REQUIRED WORK: The answer must be an exact copy of the records, with every picture removed.

--- TASK MATERIAL Enclosed Below ---

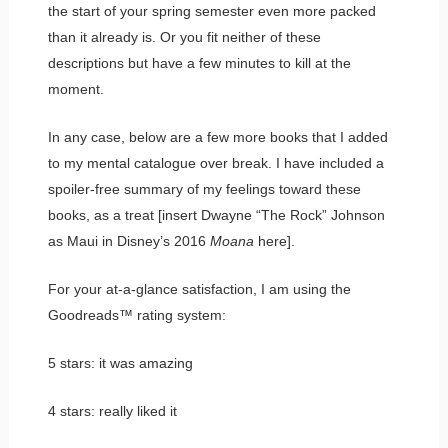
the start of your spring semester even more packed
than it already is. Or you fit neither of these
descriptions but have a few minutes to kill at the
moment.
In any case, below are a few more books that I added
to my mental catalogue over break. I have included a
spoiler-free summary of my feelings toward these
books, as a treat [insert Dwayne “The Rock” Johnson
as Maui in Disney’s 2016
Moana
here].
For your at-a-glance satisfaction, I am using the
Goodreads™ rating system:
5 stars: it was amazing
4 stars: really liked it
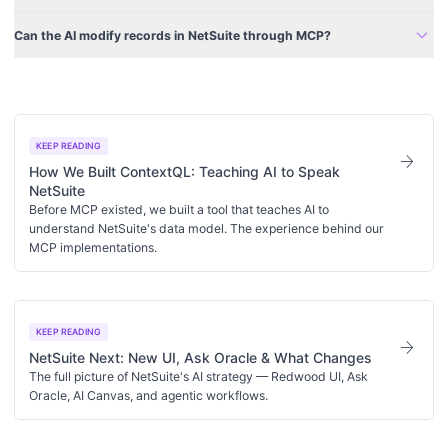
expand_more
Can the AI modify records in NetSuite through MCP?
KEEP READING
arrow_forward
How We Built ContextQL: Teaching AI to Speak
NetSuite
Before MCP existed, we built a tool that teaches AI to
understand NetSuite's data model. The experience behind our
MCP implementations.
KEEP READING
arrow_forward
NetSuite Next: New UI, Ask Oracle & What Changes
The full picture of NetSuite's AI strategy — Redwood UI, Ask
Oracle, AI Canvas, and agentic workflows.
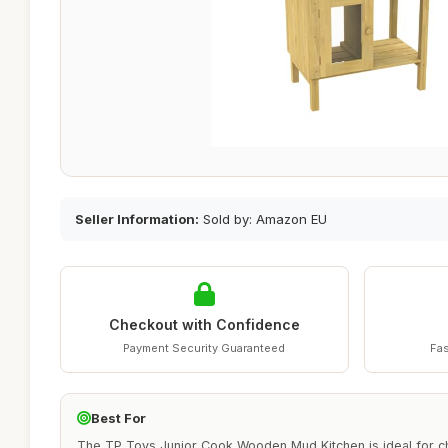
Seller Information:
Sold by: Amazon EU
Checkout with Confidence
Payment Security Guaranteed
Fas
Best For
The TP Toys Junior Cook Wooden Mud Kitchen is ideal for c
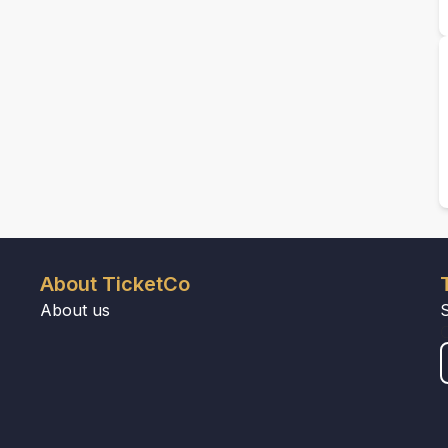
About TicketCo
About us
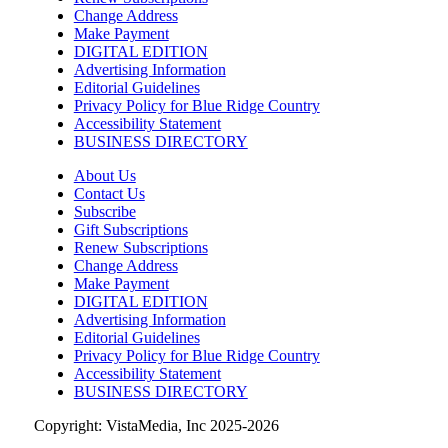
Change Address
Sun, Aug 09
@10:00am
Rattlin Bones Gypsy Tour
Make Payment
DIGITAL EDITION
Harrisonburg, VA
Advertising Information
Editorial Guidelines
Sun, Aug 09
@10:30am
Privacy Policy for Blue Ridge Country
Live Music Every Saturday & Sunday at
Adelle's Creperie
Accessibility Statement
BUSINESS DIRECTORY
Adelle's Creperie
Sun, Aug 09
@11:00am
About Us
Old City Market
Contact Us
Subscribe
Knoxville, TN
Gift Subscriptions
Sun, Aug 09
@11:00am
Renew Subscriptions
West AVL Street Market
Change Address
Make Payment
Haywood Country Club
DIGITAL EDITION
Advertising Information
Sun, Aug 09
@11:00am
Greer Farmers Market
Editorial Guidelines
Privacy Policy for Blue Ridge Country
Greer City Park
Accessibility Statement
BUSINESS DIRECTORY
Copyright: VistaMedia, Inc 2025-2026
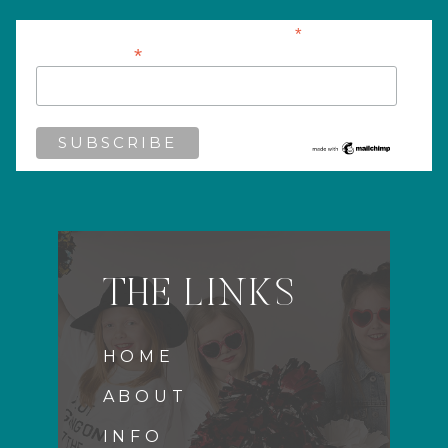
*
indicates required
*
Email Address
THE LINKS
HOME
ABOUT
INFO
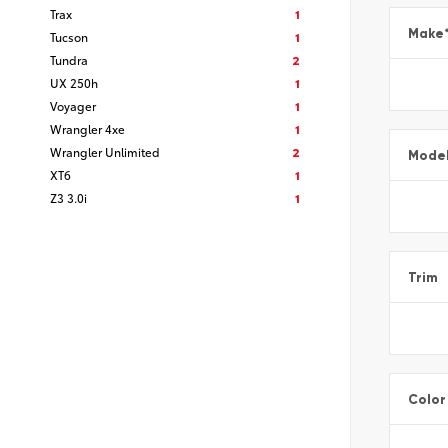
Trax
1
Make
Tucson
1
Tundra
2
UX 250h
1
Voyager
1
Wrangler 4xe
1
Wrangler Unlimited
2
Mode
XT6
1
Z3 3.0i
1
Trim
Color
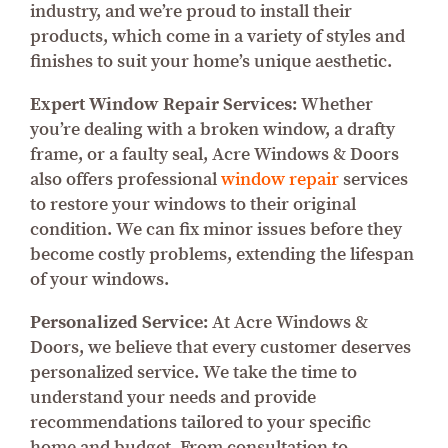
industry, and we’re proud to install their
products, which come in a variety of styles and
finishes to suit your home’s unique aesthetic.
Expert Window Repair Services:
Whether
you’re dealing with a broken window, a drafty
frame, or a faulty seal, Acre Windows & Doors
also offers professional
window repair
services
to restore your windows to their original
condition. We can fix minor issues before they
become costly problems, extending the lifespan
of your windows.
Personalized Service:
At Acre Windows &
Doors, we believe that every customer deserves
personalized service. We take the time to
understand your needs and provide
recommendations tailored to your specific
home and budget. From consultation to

--- End of Enclosed TASK MATERIAL ---

THE COMPLETED TASK:
the start of your spring semester even more packed
than it already is. Or you fit neither of these
descriptions but have a few minutes to kill at the
moment.
In any case, below are a few more books that I added
to my mental catalogue over break. I have included a
spoiler-free summary of my feelings toward these
books, as a treat [insert Dwayne “The Rock” Johnson
as Maui in Disney’s 2016
Moana
here].
For your at-a-glance satisfaction, I am using the
Goodreads™ rating system:
5 stars: it was amazing
4 stars: really liked it
expand_more
Can the AI modify records in NetSuite through MCP?
KEEP READING
arrow_forward
How We Built ContextQL: Teaching AI to Speak
NetSuite
Before MCP existed, we built a tool that teaches AI to
understand NetSuite's data model. The experience behind our
MCP implementations.
KEEP READING
arrow_forward
NetSuite Next: New UI, Ask Oracle & What Changes
The full picture of NetSuite's AI strategy — Redwood UI, Ask
Oracle, AI Canvas, and agentic workflows.
Seller Information:
Sold by: Amazon EU
Checkout with Confidence
Payment Security Guaranteed
Fas
Best For
The TP Toys Junior Cook Wooden Mud Kitchen is ideal for c
About TicketCo
About us
Change Address
Sun, Aug 09
@10:00am
Rattlin Bones Gypsy Tour
Make Payment
DIGITAL EDITION
Harrisonburg, VA
Advertising Information
Editorial Guidelines
Sun, Aug 09
@10:30am
Privacy Policy for Blue Ridge Country
Live Music Every Saturday & Sunday at
Adelle's Creperie
Accessibility Statement
BUSINESS DIRECTORY
Adelle's Creperie
Sun, Aug 09
@11:00am
About Us
Old City Market
Contact Us
Subscribe
Knoxville, TN
Gift Subscriptions
Sun, Aug 09
@11:00am
Renew Subscriptions
West AVL Street Market
Change Address
Make Payment
Haywood Country Club
DIGITAL EDITION
Advertising Information
Sun, Aug 09
@11:00am
Greer Farmers Market
Editorial Guidelines
Privacy Policy for Blue Ridge Country
Greer City Park
Accessibility Statement
BUSINESS DIRECTORY
Copyright: VistaMedia, Inc 2025-2026
*
indicates required
*
Email Address
THE LINKS
HOME
ABOUT
INFO
Trax
1
Make
Tucson
1
Tundra
2
UX 250h
1
Voyager
1
Wrangler 4xe
1
Wrangler Unlimited
2
Mode
XT6
1
Z3 3.0i
1
Trim
Color
industry, and we’re proud to install their
products, which come in a variety of styles and
finishes to suit your home’s unique aesthetic.
Expert Window Repair Services:
Whether
you’re dealing with a broken window, a drafty
frame, or a faulty seal, Acre Windows & Doors
also offers professional
window repair
services
to restore your windows to their original
condition. We can fix minor issues before they
become costly problems, extending the lifespan
of your windows.
Personalized Service:
At Acre Windows &
Doors, we believe that every customer deserves
personalized service. We take the time to
understand your needs and provide
recommendations tailored to your specific
home and budget. From consultation to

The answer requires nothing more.